唐突ではありますが、光山先輩にお礼を言いたくて手紙を書かせて頂きました。
私は人づきあいが得意ではありません。
光山先輩を初めてお見かけした時、私と似ているなと思いました。
けれど、光山先輩は私とは全然違って。
何に対してもまっすぐで、偽りがなくて、嫌われることを恐れていない。
自分のやりたい事に全力で、正しいと思う道を突き進む。
そんな光山先輩が羨ましくて、眩しくて、尊敬する存在になるまで時間はかかりませんでした。

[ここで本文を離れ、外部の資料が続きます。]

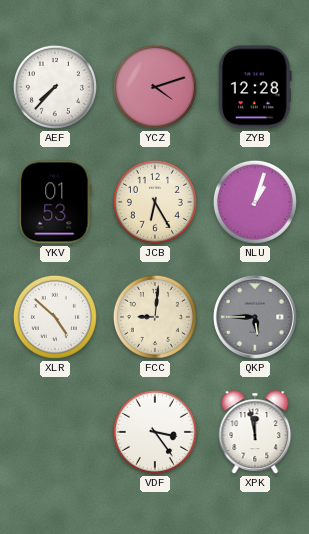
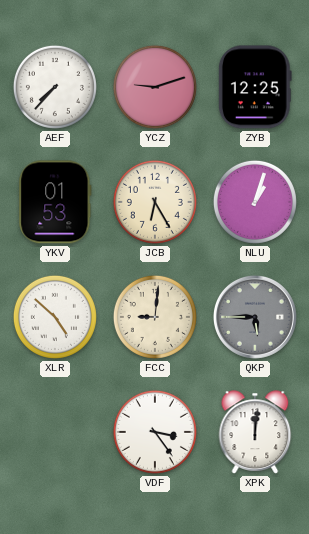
YCZ: 4:12 -> 9:12
ZYB: 12:28 -> 12:25
XPK: 11:58 -> 12:01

私は人より表情が乏しく、正しく自分の感情を言葉に出しても信じてもらえない。
正しく伝わらないもどかしさに何度も苦悩しました。
けれど、貴方は言いました。「理解しない相手が悪い」と。
ずっと伝え下手な自分を責め続けていた私にとって、青天の霹靂とも呼べる言葉でした。
その一言が、どれだけ救いの言葉になったか、きっと大げさに聞こえる事でしょう。
それでも私は、貴方に伝えたかった。
光山七季さん、ありがとうございます。
貴方が同じ世界にいるだけで、私の世界は明るくなりました。
貴方の事を考えるだけで、私の世界は色づきました。
貴方が生きているだけで、きっと私はこれからも幸せでしょう。
私に色々なものを与えてくれて感謝しています。
いつまでも、ずっといつまでも、貴方がどこへ行っても、幸せでありますように。
貴方がいつまでも幸せでありますように。